Fußball – Bezirksliga: Isenbüttels Coach heuert in Wahrenholz an

Gryglewski spricht VfL aus der Seele

Schwarz auf weiß: Trainer Torben Gryglewski übernimmt in der neuen Saison den VfL Wahrenholz.

Wahrenholz. Vom Bettnachbarn zum Nachfolger. Wie groß die Schuhe von Volker Streilein sind, konnte sich Torben Gryglewski schon anschauen.

Der 38-Jährige, der noch den MTV Isenbüttel betreut und in der neuen Saison die Nachfolge von Streilein bei Fußball-Bezirksligist VfL Wahrenholz antreten wird, lag bei zwei Trainerlehrgängen mit seinem VfL-Vorgänger schon auf einem Zimmer.

Kaum verwunderlich, dass sich die Vorstellung der beiden Trainer, wie Fußball erfolgreich gespielt werden soll, nicht sonderlich unterscheidet. Findet jedenfalls der neue Wahrenholzer Spartenleiter Stefan Frommelt. „Beide sind sich schon sehr ähnlich“, lautet Frommelts Urteil.
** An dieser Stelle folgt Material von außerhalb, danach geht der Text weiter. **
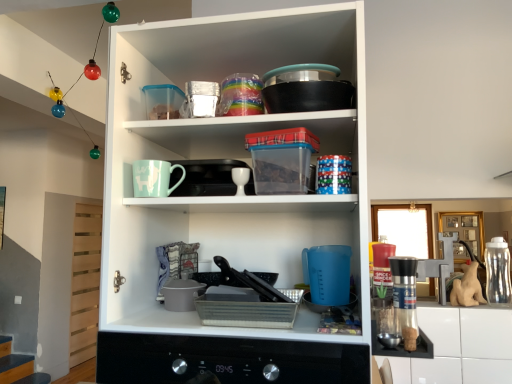 Question: Considering the relative positions of matte white cupboard at center and shiny metallic container at upper center, which is the 2th tableware from right to left, in the image provided, is matte white cupboard at center to the left or to the right of shiny metallic container at upper center, which is the 2th tableware from right to left,?

Choices:
 (A) right
 (B) left

Answer: (A)

Question: Is matte white cupboard at center bigger or smaller than shiny metallic container at upper center, which is the 2th tableware from right to left?

Choices:
 (A) big
 (B) small

Answer: (A)

Question: Estimate the real-world distances between objects in this image. Which object is farther from the metallic black tray at center, which appears as the first appliance when viewed from the top?

Choices:
 (A) transparent plastic bottle at right
 (B) white glossy egg cup at center, placed as the 2th tableware when sorted from left to right
 (C) shiny metallic container at upper center, positioned as the second tableware in bottom-to-top order
 (D) metallic black oven at center
 (E) matte white cupboard at center

Answer: (A)

Question: Considering the real-world distances, which object is closest to the metallic silver tray at lower center, the 1th appliance positioned from the bottom?

Choices:
 (A) shiny metallic container at upper center, which is the 2th tableware from right to left
 (B) white glossy egg cup at center, the 1th tableware viewed from the right
 (C) matte ceramic mug at upper center
 (D) metallic black oven at center
 (E) matte white cupboard at center

Answer: (D) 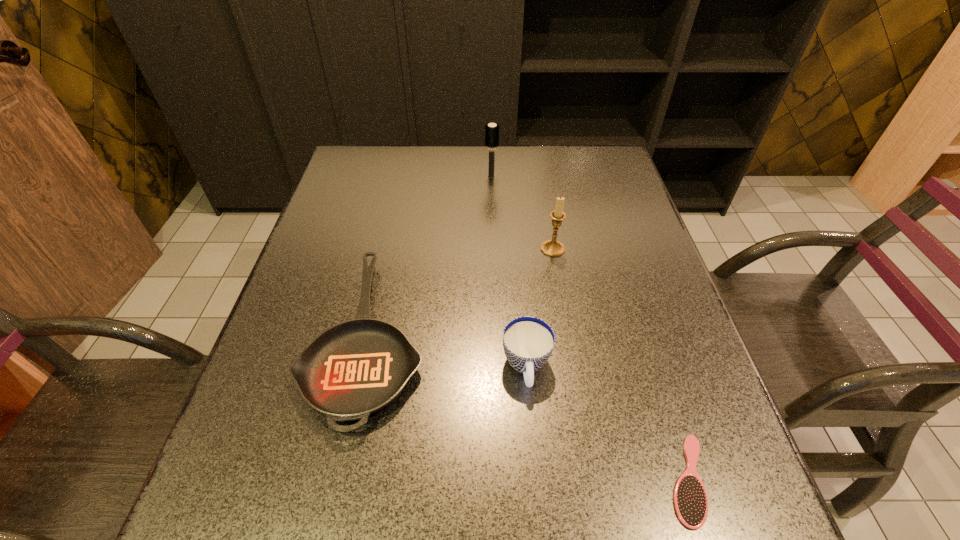 This screenshot has width=960, height=540. What are the coordinates of `blank space at the near edge of the desktop` in the screenshot? It's located at (484, 532).

Where is `vacant region at the left edge of the desktop`? The width and height of the screenshot is (960, 540). vacant region at the left edge of the desktop is located at coordinates (353, 266).

This screenshot has width=960, height=540. What are the coordinates of `vacant space at the right edge` in the screenshot? It's located at (616, 204).

This screenshot has width=960, height=540. I want to click on vacant space at the far left corner of the desktop, so click(x=374, y=156).

The image size is (960, 540). I want to click on unoccupied position between the nearer hairbrush and the taller hairbrush, so click(x=589, y=328).

At what (x,y) coordinates should I click in order to perform the action: click on vacant region between the taller hairbrush and the nearer hairbrush. Please return your answer as a coordinate pair (x, y). The width and height of the screenshot is (960, 540). Looking at the image, I should click on (589, 328).

Find the location of a particular element. The width and height of the screenshot is (960, 540). free space between the left hairbrush and the nearer hairbrush is located at coordinates [x=589, y=328].

Find the location of a particular element. free spot between the shorter hairbrush and the third shortest object is located at coordinates (608, 423).

Where is `vacant point located between the farther hairbrush and the fourth nearest object`? The width and height of the screenshot is (960, 540). vacant point located between the farther hairbrush and the fourth nearest object is located at coordinates (522, 213).

You are a GUI agent. You are given a task and a screenshot of the screen. Output one action in this format:
    pyautogui.click(x=<x>, y=<y>)
    Task: Click on the vacant region between the leftmost object and the right hairbrush
    
    Given the screenshot: What is the action you would take?
    pyautogui.click(x=528, y=408) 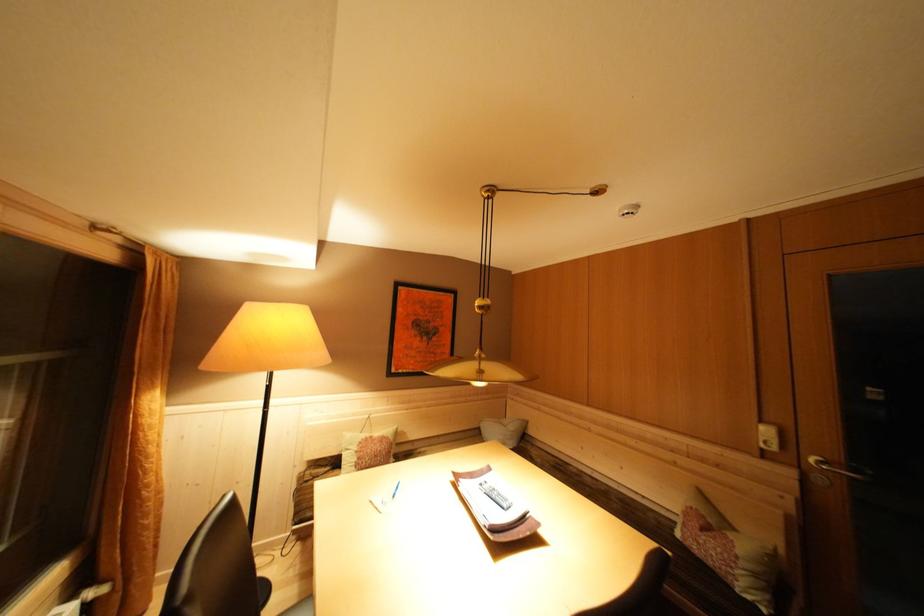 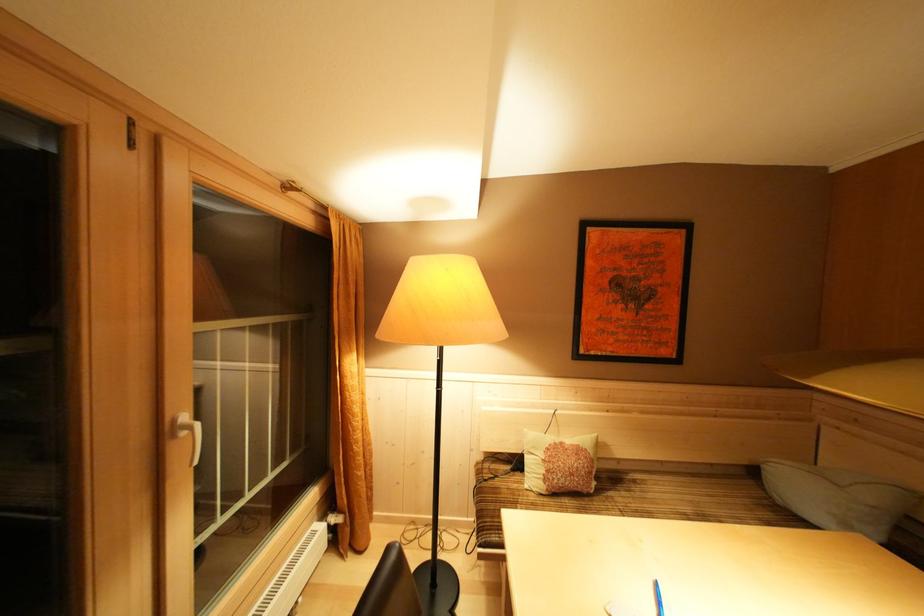 Question: I am providing you with two images of the same scene from different viewpoints. After the viewpoint changes to image2, which objects are now occluded?

Choices:
 (A) decorative square pillow
 (B) orange curtain
 (C) sofa sitting surface
 (D) none of these

Answer: (D) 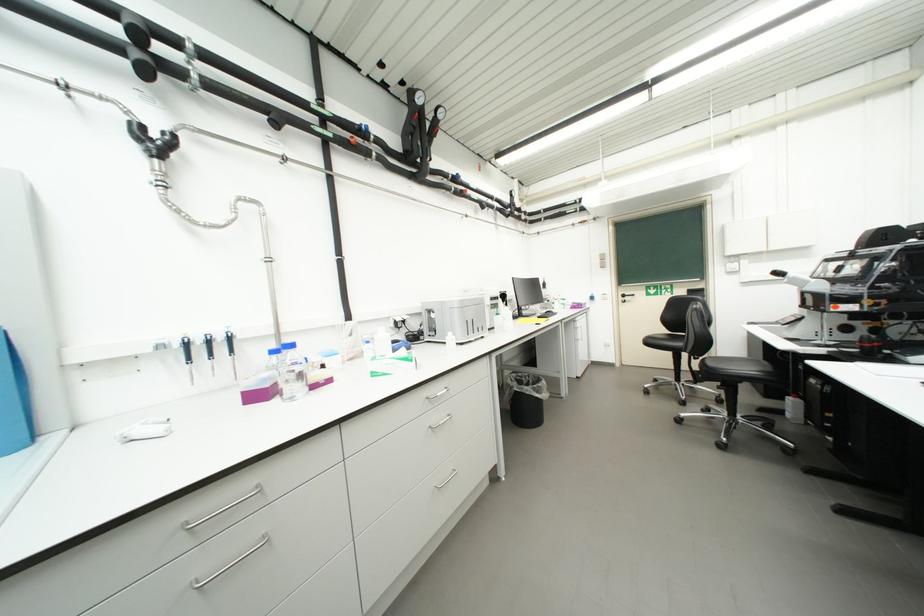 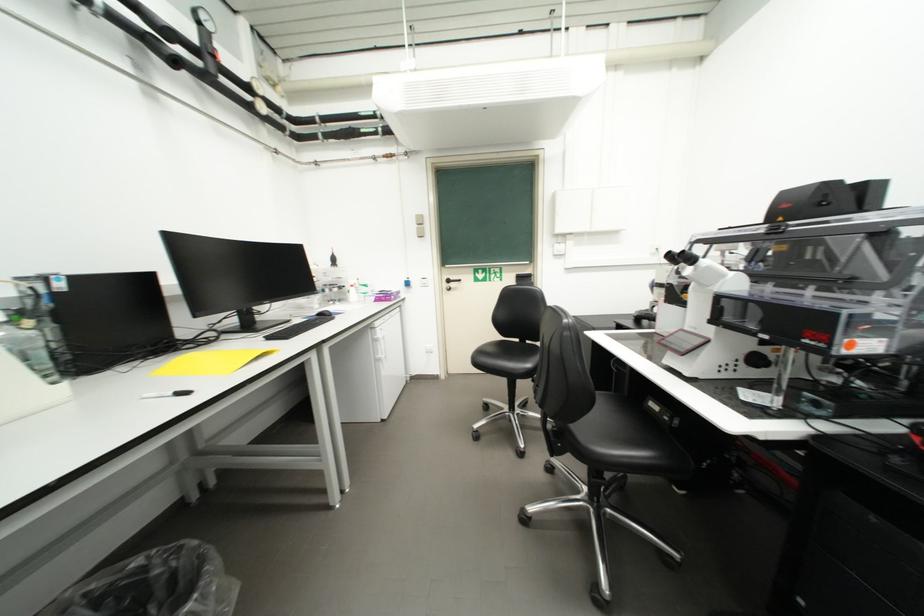 The point at (723, 269) is marked in the first image. Where is the corresponding point in the second image?

(553, 249)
Eine Kopie des scheidenden Trainers will Gryglewski aber nicht sein.

Soll er auch nicht. Der Verein erhofft sich Neues. Frischen Wind. „Torben will die Mannschaft sportlich und spielerisch voranbringen, setzt auf ein hohes Maß an Professionalität“, sagt Andreas Pieper, der mit Frommelt, Teammanager Jens Sölter und Co-Trainer Ralf Ende in der Trainerfindungs-Kommission saß.

Der Verein habe zwar mit dem „einen oder anderen Trainer“ gesprochen. Aber erst bei dem A-Lizenz-Inhaber habe es klick gemacht. „Alles, was wir in dem Gespräch bereden wollten, hat Torben von sich aus angesprochen. Er hat uns aus der Seele geredet“, sagte Frommelt.

Für Gryglewski habe sich der Verein entschieden, weil „er der einzige war, der wirklich Leben gezeigt hat. Torben war richtig heiß, die Aufgabe zu übernehmen“, erklärt Frommelt. Die Mannschaft, die gestern von der Personalie erfuhr, war teilweise in die Entscheidung eingebunden. „Wir haben den Mannschaftsrat – das sind neben Kapitän Chris Hartmann auch noch Niklas Germer und Bastian Mechelk – immer gefragt, was sie zu dem oder dem Trainer sagen“, so Frommelt.

Und was sagt Gryglewski. „Der VfL ist ein attraktiver Verein. Wahrenholz spielt eine gute Rolle im Bezirk. Ich bin froh, die Aufgabe übernehmen zu können“, so der kommende Übungsleiter der Gelb-Schwarzen, der sich zunächst aber ganz auf seine Aufgabe beim abstiegsbedrohten MTV Isenbüttel konzentrieren will.

Aus Rücksicht auf die eigene Aufgabe und die Situation in Wahrenholz – der VfL kämpft um den Aufstieg – will Gryglewski „Streilein gar nicht reinfunken.“ Ein erstes Treffen mit der Mannschaft soll es erst in den nächsten Wochen geben.